O registro de um espetáculo é um bom exemplo. Além de poder
ser reproduzido em escala, ele mesmo não passa de um recorte da obra à qual se
refere. Foi direcionado pelo olhar de quem usou o equipamento e pelas condições
técnicas desse equipamento.
O público também faz isso, pois também “edita” o que está
assistindo, vendo, escutando, lendo, de acordo com a sua percepção daquilo com
o que está entrando em contato. Mas, nesse caso, a edição do seu olhar, quando
em contato direto com a obra, não tem qualquer reprodutibilidade técnica.
Apenas edita, selecionando, com a sua atenção, algo dentro do que está sendo
apresentado. Ao assistir um registro da obra, faz suas escolhas sobre uma outra
escolha, já feita pelo autor daquele registro, que transformou a obra em imagem
da obra. No caso da dança, não há como deixar de atentar para a relevância
dessa situação, especialmente no mundo atual, quando a disponibilização da
informação sobre dança se faz, na sua maioria, na forma de imagens sobre as
obras de dança que são continuamente postadas na internet. A comunicação, que
começa no processo de percepção que nos liga ao mundo, acontece atualmente,
sobretudo a partir dessas imagens – assunto que merece uma pesquisa exclusiva,
e que não será aqui desenvolvido.
Em dança, quando o bailarino não apresenta a obra ao vivo,
não tem a possibilidade de ir ajustando, enquanto está dançando, a partir do
que percebe como reação dos espectadores, ou seja, também ao bailarino cabe um
pequeno espaço de “edição” do material que ensaiou.
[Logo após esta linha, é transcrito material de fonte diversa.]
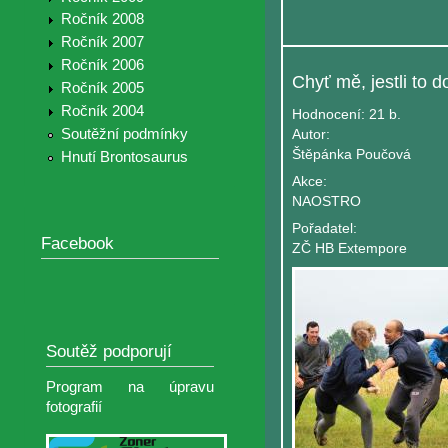
Ročník 2008
Ročník 2007
Ročník 2006
Ročník 2005
Ročník 2004
Hodnocení:
21 b.
Soutěžní podmínky
Autor:
Štěpánka Poučová
Hnutí Brontosaurus
Akce:
NAOSTRO
Pořadatel:
Facebook
ZČ HB Extempore
Soutěž podporují
Program na úpravu
fotografií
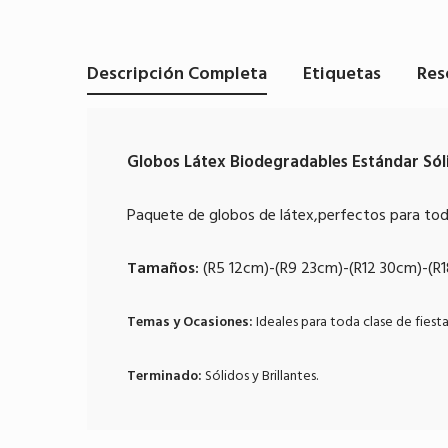
Descripción Completa
Etiquetas
Res
Globos Látex Biodegradables Estándar Sóli
Paquete de globos de látex,perfectos para to
Tamaños:
(R5 12cm)-(R9 23cm)-(R12 30cm)-(R
Temas y Ocasiones:
Ideales para toda clase de fies
Terminado:
Sólidos y Brillantes.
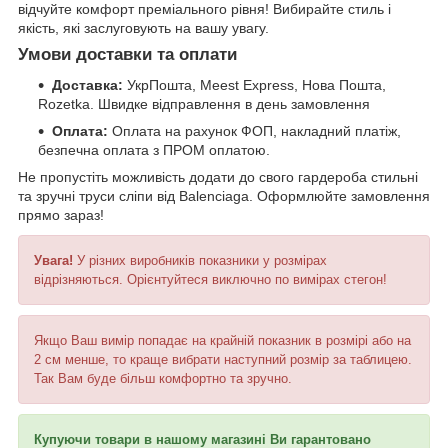
відчуйте комфорт преміального рівня! Вибирайте стиль і
якість, які заслуговують на вашу увагу.
Умови доставки та оплати
Доставка:
УкрПошта, Meest Express, Нова Пошта,
Rozetka. Швидке відправлення в день замовлення
Оплата:
Оплата на рахунок ФОП, накладний платіж,
безпечна оплата з ПРОМ оплатою.
Не пропустіть можливість додати до свого гардероба стильні
та зручні труси сліпи від Balenciaga. Оформлюйте замовлення
прямо зараз!
Увага!
У різних виробників показники у розмірах
відрізняються. Орієнтуйтеся виключно по вимірах стегон!
Якщо Ваш вимір попадає на крайній показник в розмірі або на
2 см менше, то краще вибрати наступний розмір за таблицею.
Так Вам буде більш комфортно та зручно.
Купуючи товари в нашому магазині Ви гарантовано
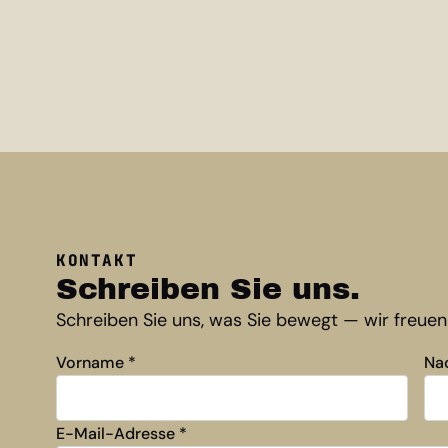
KONTAKT
Schreiben Sie uns.
Schreiben Sie uns, was Sie bewegt — wir freuen 
Vorname
*
Na
E-Mail-Adresse
*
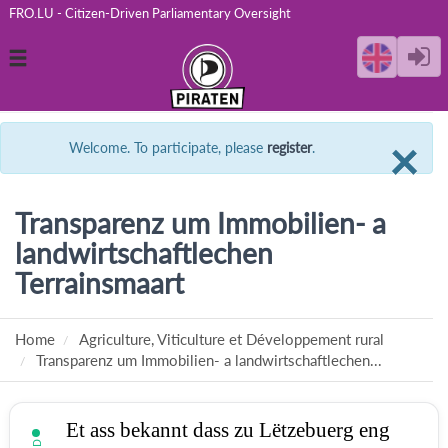
FRO.LU - Citizen-Driven Parliamentary Oversight
Toggle
navigation
C
×
Welcome. To participate, please
register
.
Transparenz um Immobilien- a
landwirtschaftlechen
Terrainsmaart
Home
Agriculture, Viticulture et Développement rural
Transparenz um Immobilien- a landwirtschaftlechen...
Et ass bekannt dass zu Lëtzebuerg eng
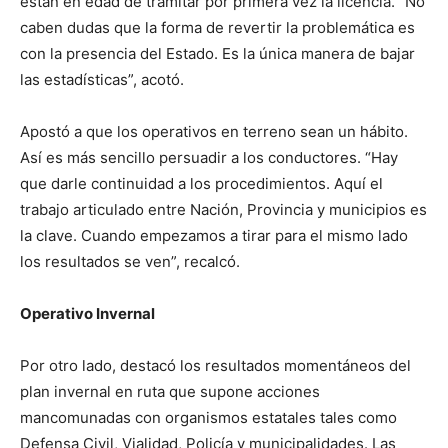
están en edad de tramitar por primera vez la licencia. “No
caben dudas que la forma de revertir la problemática es
con la presencia del Estado. Es la única manera de bajar
las estadísticas”, acotó.
Apostó a que los operativos en terreno sean un hábito.
Así es más sencillo persuadir a los conductores. “Hay
que darle continuidad a los procedimientos. Aquí el
trabajo articulado entre Nación, Provincia y municipios es
la clave. Cuando empezamos a tirar para el mismo lado
los resultados se ven”, recalcó.
Operativo Invernal
Por otro lado, destacó los resultados momentáneos del
plan invernal en ruta que supone acciones
mancomunadas con organismos estatales tales como
Defensa Civil, Vialidad, Policía y municipalidades. Las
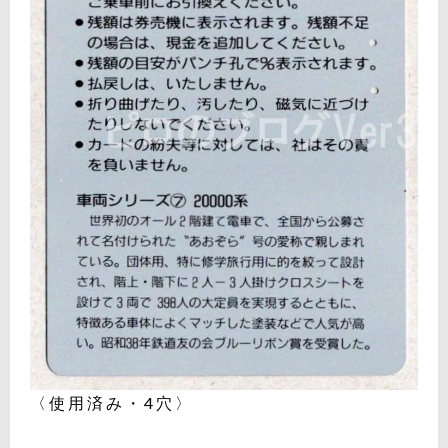
〈使用済み・4穴〉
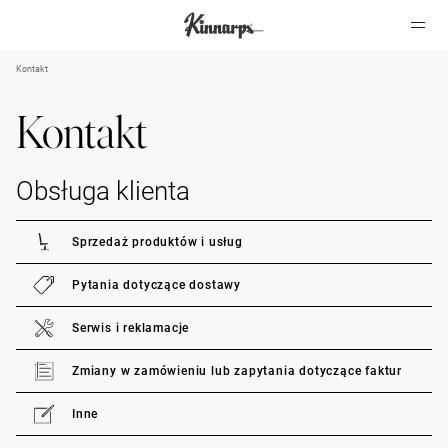
Kontakt
?
?
Kontakt
Obsługa klienta
Sprzedaż produktów i usług
Pytania dotyczące dostawy
Serwis i reklamacje
Zmiany w zamówieniu lub zapytania dotyczące faktur
Inne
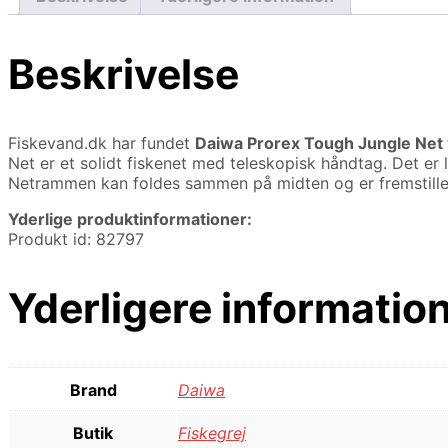
Beskrivelse
Fiskevand.dk har fundet
Daiwa Prorex Tough Jungle Net
Net er et solidt fiskenet med teleskopisk håndtag. Det er 
Netrammen kan foldes sammen på midten og er fremstill
Yderlige produktinformationer:
Produkt id: 82797
Yderligere informatio
Brand
Daiwa
Butik
Fiskegrej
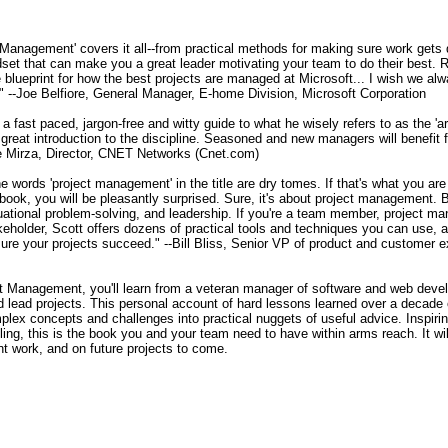
t Management' covers it all--from practical methods for making sure work gets 
dset that can make you a great leader motivating your team to do their best. R
e blueprint for how the best projects are managed at Microsoft... I wish we al
!" --Joe Belfiore, General Manager, E-home Division, Microsoft Corporation
a fast paced, jargon-free and witty guide to what he wisely refers to as the 'art
great introduction to the discipline. Seasoned and new managers will benefit 
e Mirza, Director, CNET Networks (Cnet.com)
e words 'project management' in the title are dry tomes. If that's what you are
ook, you will be pleasantly surprised. Sure, it's about project management. Bu
ituational problem-solving, and leadership. If you're a team member, project ma
keholder, Scott offers dozens of practical tools and techniques you can use, 
ure your projects succeed." --Bill Bliss, Senior VP of product and customer e
ct Management, you'll learn from a veteran manager of software and web dev
 lead projects. This personal account of hard lessons learned over a decade 
mplex concepts and challenges into practical nuggets of useful advice. Inspirin
ing, this is the book you and your team need to have within arms reach. It wi
nt work, and on future projects to come.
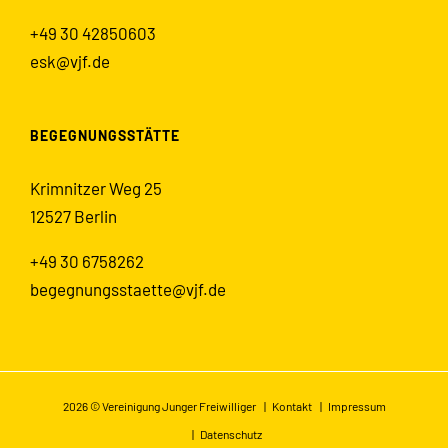
+49 30 42850603
esk@vjf.de
BEGEGNUNGSSTÄTTE
Krimnitzer Weg 25
12527 Berlin
+49 30 6758262
begegnungsstaette@vjf.de
2026 © Vereinigung Junger Freiwilliger |
Kontakt
|
Impressum
|
Datenschutz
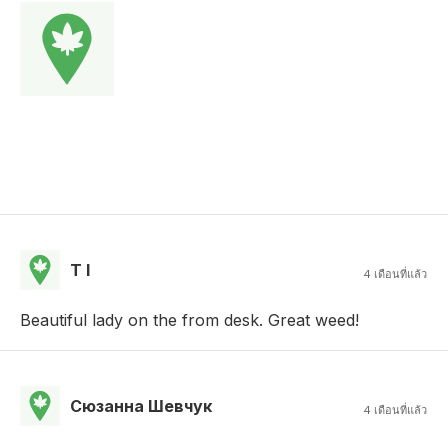
T I
4 เดือนที่แล้ว
Beautiful lady on the from desk. Great weed!
Сюзанна Шевчук
4 เดือนที่แล้ว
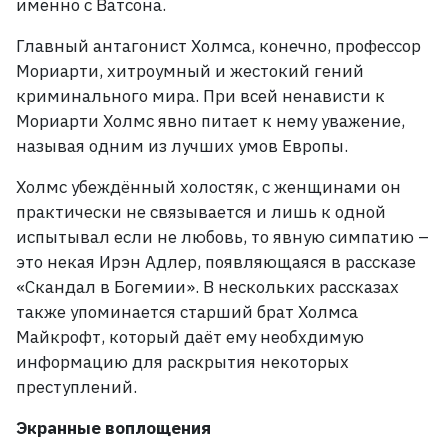
именно с Ватсона.
Главный антагонист Холмса, конечно, профессор
Мориарти, хитроумный и жестокий гений
криминального мира. При всей ненависти к
Мориарти Холмс явно питает к нему уважение,
называя одним из лучших умов Европы.
Холмс убеждённый холостяк, с женщинами он
практически не связывается и лишь к одной
испытывал если не любовь, то явную симпатию –
это некая Ирэн Адлер, появляющаяся в рассказе
«Скандал в Богемии». В нескольких рассказах
также упоминается старший брат Холмса
Майкрофт, который даёт ему необхдимую
информацию для раскрытия некоторых
преступлений.
Экранные воплощения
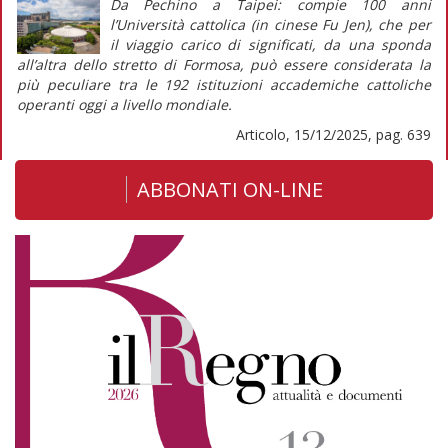
Da Pechino a Taipei: compie 100 anni
l’Università cattolica (in cinese Fu Jen), che per
il
viaggio
carico di significati, da una sponda
all’altra dello stretto di Formosa, può essere considerata la
più peculiare tra le 192 istituzioni accademiche cattoliche
operanti oggi a livello mondiale.
Articolo, 15/12/2025, pag. 639
ABBONATI ON-LINE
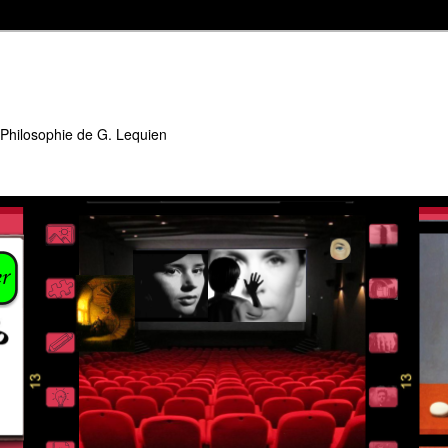
 Philosophie de G. Lequien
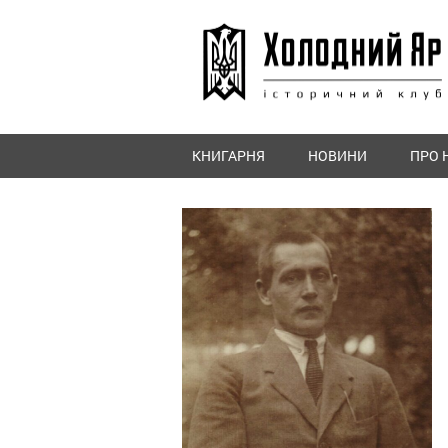
КНИГАРНЯ
НОВИНИ
ПРО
No vídeo, um certo modo de
realizar está congelado e passa a servir de referência como sendo “o” modo de
ser feito – o que traz consequências sobre as quais se vale atentar.
(Espetáculo Deserto de Ilusões - T.F.Style Cia de Dança)
Referências:
LIMA, L. C. (. Teoria da Cultura de Massa. 7. ed. São
Paulo: Paz e Terra, 2005.
RÜDIGER, F. Introdução à Teoria da Comunicação:
problemas, correntes e autores. 2a. ed. São Paulo: Edicon, 2004.